What is required -
Return the tail of the records exactly, starting from the line containing "Hai bisogno di aiuto?" and ending with the final line.

Task input -
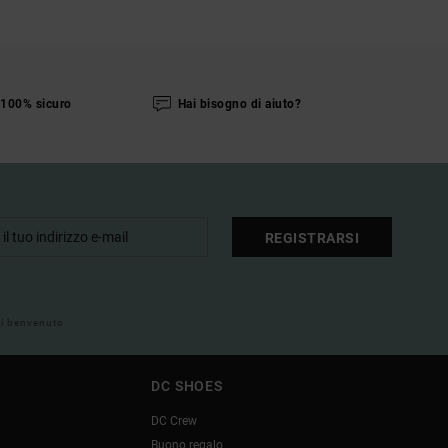
100% sicuro
Hai bisogno di aiuto?
REGISTRARSI
 di benvenuto
DC SHOES
DC Crew
Buono regalo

Output below -
Hai bisogno di aiuto?
REGISTRARSI
 di benvenuto
DC SHOES
DC Crew
Buono regalo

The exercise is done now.